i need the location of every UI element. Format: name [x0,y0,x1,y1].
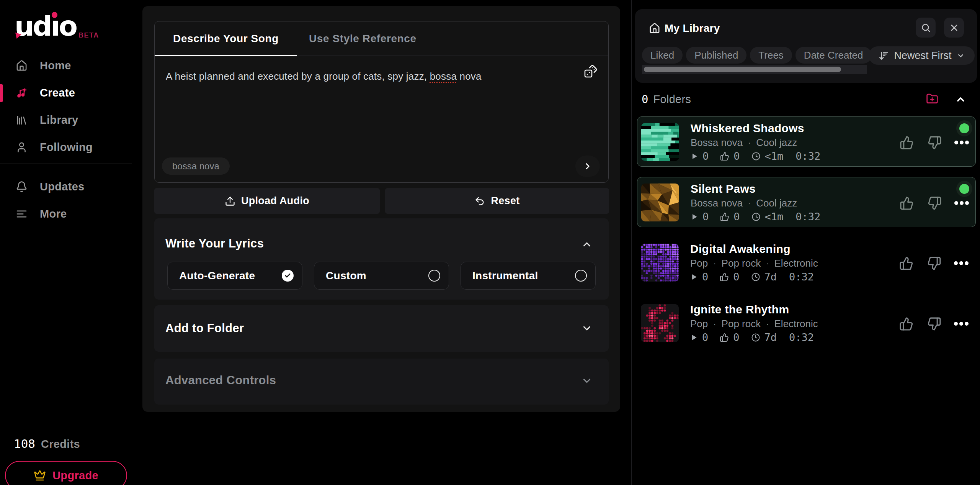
sidebar-item-label: Following [40,141,93,154]
thumbs-up-icon [720,333,729,342]
tab-use-style-reference[interactable]: Use Style Reference [297,21,416,56]
dot [965,201,969,205]
tag-chip-bossa-nova[interactable]: bossa nova [162,157,230,175]
more-options-button[interactable] [954,141,969,144]
upgrade-button[interactable]: Upgrade [5,461,127,485]
song-title: Ignite the Rhythm [690,303,789,316]
chevron-down-icon [957,52,965,60]
upload-icon [225,196,235,206]
folder-plus-icon[interactable] [926,93,938,105]
folders-label: Folders [653,93,691,106]
option-auto-generate[interactable]: Auto-Generate [167,262,302,290]
add-to-folder-section[interactable]: Add to Folder [154,305,609,352]
credits-indicator: 108 Credits [14,437,80,451]
sidebar-item-home[interactable]: Home [0,52,142,79]
more-options-button[interactable] [954,201,969,205]
play-icon [690,334,698,341]
udio-logo[interactable]: udıo BETA [15,10,76,42]
status-dot [956,181,972,197]
search-button[interactable] [916,18,936,38]
undo-icon [474,196,485,206]
sort-descending-icon [879,51,889,61]
credits-label: Credits [41,438,80,451]
sidebar-item-create[interactable]: Create [0,79,142,107]
album-art[interactable] [641,304,679,342]
song-row[interactable]: Silent Paws Bossa nova·Cool jazz 0 0 <1m… [637,177,976,227]
chevron-up-icon[interactable] [955,94,966,105]
sidebar: udıo BETA Home Create Library Following [0,0,142,485]
radio-unchecked-icon [575,270,587,282]
option-instrumental[interactable]: Instrumental [461,262,596,290]
song-genres: Bossa nova·Cool jazz [691,137,797,149]
tab-describe-your-song[interactable]: Describe Your Song [155,21,297,56]
logo-wordmark: udıo [15,10,76,42]
thumbs-up-button[interactable] [900,136,914,150]
song-duration: 0:32 [795,211,820,223]
chevron-down-icon[interactable] [581,323,593,334]
thumbs-down-button[interactable] [928,136,942,150]
library-title: My Library [665,22,720,34]
clock-icon [751,152,761,161]
thumbs-up-button[interactable] [900,196,914,210]
album-art[interactable] [641,244,679,282]
advanced-controls-section[interactable]: Advanced Controls [154,359,609,405]
sidebar-item-following[interactable]: Following [0,134,142,161]
chevron-down-icon[interactable] [581,375,593,387]
expand-tags-button[interactable] [575,156,600,177]
active-indicator [0,84,3,102]
album-art[interactable] [641,123,679,161]
logo-i-dot [52,12,57,18]
misspelled-word: bossa [430,70,457,82]
panel-divider [631,0,632,485]
sidebar-item-label: Create [40,87,75,99]
thumbs-down-button[interactable] [928,196,942,210]
dice-random-icon[interactable] [584,64,598,78]
song-row[interactable]: Digital Awakening Pop·Pop rock·Electroni… [637,238,976,288]
song-row[interactable]: Whiskered Shadows Bossa nova·Cool jazz 0… [637,116,976,167]
reset-button[interactable]: Reset [385,188,609,214]
dot [965,322,969,326]
filter-chip-published[interactable]: Published [686,47,746,64]
song-description-input[interactable]: A heist planned and executed by a group … [166,70,574,83]
close-button[interactable] [944,18,964,38]
dot [954,141,958,144]
music-plus-icon [16,87,28,99]
more-options-button[interactable] [954,322,969,326]
sidebar-item-more[interactable]: More [0,200,142,228]
more-options-button[interactable] [954,261,969,265]
filter-chips: Liked Published Trees Date Created [642,47,872,64]
album-art[interactable] [641,184,679,221]
library-panel: My Library Liked Published Trees Date Cr… [635,0,977,485]
beta-badge: BETA [78,31,99,39]
dot [959,322,963,326]
crown-icon [34,469,46,482]
song-row[interactable]: Ignite the Rhythm Pop·Pop rock·Electroni… [637,298,976,348]
chevron-up-icon[interactable] [581,239,593,250]
filter-chip-trees[interactable]: Trees [750,47,792,64]
song-age: <1m [765,211,784,223]
filter-chip-date-created[interactable]: Date Created [795,47,872,64]
home-icon [649,23,660,34]
thumbs-down-button[interactable] [927,256,941,270]
genre-label: Cool jazz [756,197,797,209]
song-genres: Pop·Pop rock·Electronic [690,318,818,330]
sidebar-item-library[interactable]: Library [0,107,142,134]
section-title: Add to Folder [165,321,244,335]
genre-separator: · [713,319,716,329]
sidebar-item-updates[interactable]: Updates [0,173,142,200]
search-icon [921,23,931,33]
bell-icon [16,181,28,193]
chips-scrollbar[interactable] [642,65,867,74]
thumbs-up-button[interactable] [899,317,913,331]
sidebar-item-label: Updates [40,180,85,193]
thumbs-up-icon [720,272,729,282]
thumbs-up-button[interactable] [899,256,913,270]
thumbs-down-button[interactable] [927,317,941,331]
upload-audio-button[interactable]: Upload Audio [154,188,380,214]
sort-dropdown[interactable]: Newest First [869,46,975,65]
like-count: 0 [733,150,740,162]
option-custom[interactable]: Custom [314,262,449,290]
scrollbar-thumb[interactable] [644,67,841,72]
library-title-row: My Library [649,22,720,34]
filter-chip-liked[interactable]: Liked [642,47,683,64]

________

**Problem description**
Check each line of the entries above for the word "credits". List the ones that have it.

**Your solution**
credits-indicator: 108 Credits [14,437,80,451]
credits-label: Credits [41,438,80,451]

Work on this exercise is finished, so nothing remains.